Since April of 2004 Egypt's Administrative Court has issued final rulings in at least nine of these lawsuits. In each of these rulings the Court has affirmed the following conclusion:

 This position of the administration constitutes an impressible interference and a use of coercion to compel [the plaintiff] to choose a certain religion or creed against his [or her] liking.

In spite of these court rulings ordering the Interior Ministry to alter the religious affiliation in the plaintiffs' identity cards, the EIPR knows of at least three cases in which Ministry officials have refused to implement such rulings; Gihad Hosni Maher, Ghada Sayed Badawi and Hanan Samir Eqladios have all had rulings in their favor categorically ignored. On 6 July 2005 the lawyer for the three plaintiffs, Mr. Ramsis Raouf El-Naggar, filed complaint no. 242/2005 at the Office of the Prosecutor General requesting investigation into the Interior Ministry's arbitrary conduct.

In one of the most disturbing cases documented by the EIPR's Right to Privacy Program, the Civil Affairs Department refused to issue a new identity card for a woman who had converted from Christianity to Islam at Al-Azhar 19 years ago. The Department refused to acknowledge the woman's conversion to Islam, while her lawyer says the officials there "informed her of [new] instructions against recognizing the Muslim religious affiliation for any person who was once Christian."

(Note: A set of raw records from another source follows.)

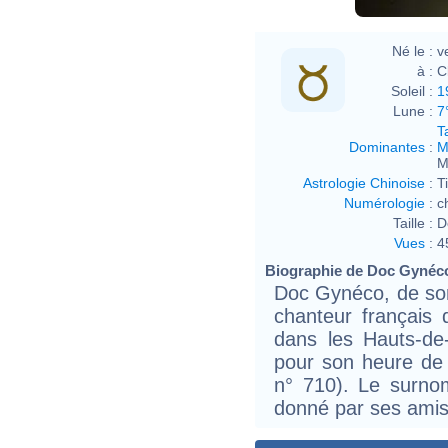
Né le :
v
à :
C
Soleil :
1
Lune :
7
T
Dominantes
:
M
M
Astrologie Chinoise
:
T
Numérologie
:
c
Taille :
D
Vues
:
4
Biographie de Doc Gynéco 
Doc Gynéco, de son
chanteur français
dans les Hauts-de
pour son heure de 
n° 710). Le surno
donné par ses amis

Another troubling case documented by the EIPR manifests the Civil Affairs Department's refusal to acknowledge the right of return to Christianity by a citizen who had briefly converted to Islam, despite the fact that he had obtained a decision from the Coptic Orthodox Church attesting to his rightful return to Christianity 27 years ago. This person had to resort to the Administrative Court, which issued a ruling on 26 March 2005 with the following conclusion:

It is not permissible in any manner for the administration to use the administrative power vested in it by law as a vehicle to force the plaintiff to remain in Islam.    

The EIPR notes that the large number of lawsuits filed by citizens whose conversions have not been observed by the Interior Ministry – currently over 50 - is an indicator that these lawsuits are not isolated cases, but rather an outcome of the Ministry's overall policy of addressing religious affairs from a narrow security perspective.

Moreover, the refusal to recognize the religious affiliations of these individuals has often taken place at not only the civil registration offices in the provinces but also the main headquarters of the Civil Affairs Department, suggesting that this is in fact part of a larger systematic policy carried out by the Department. The EIPR has received information that the Department has recently started referring people wanting to convert to Islam or Christianity to security directorates first for initial investigation. 

"People's rights to privacy and to freedom of religion are guaranteed under both the Constitution and the legally binding International Covenant on Civil and Political Rights," said Bahgat. "The Interior Ministry must immediately remedy this scandalous situation which blatantly violates both Egyptian and international law."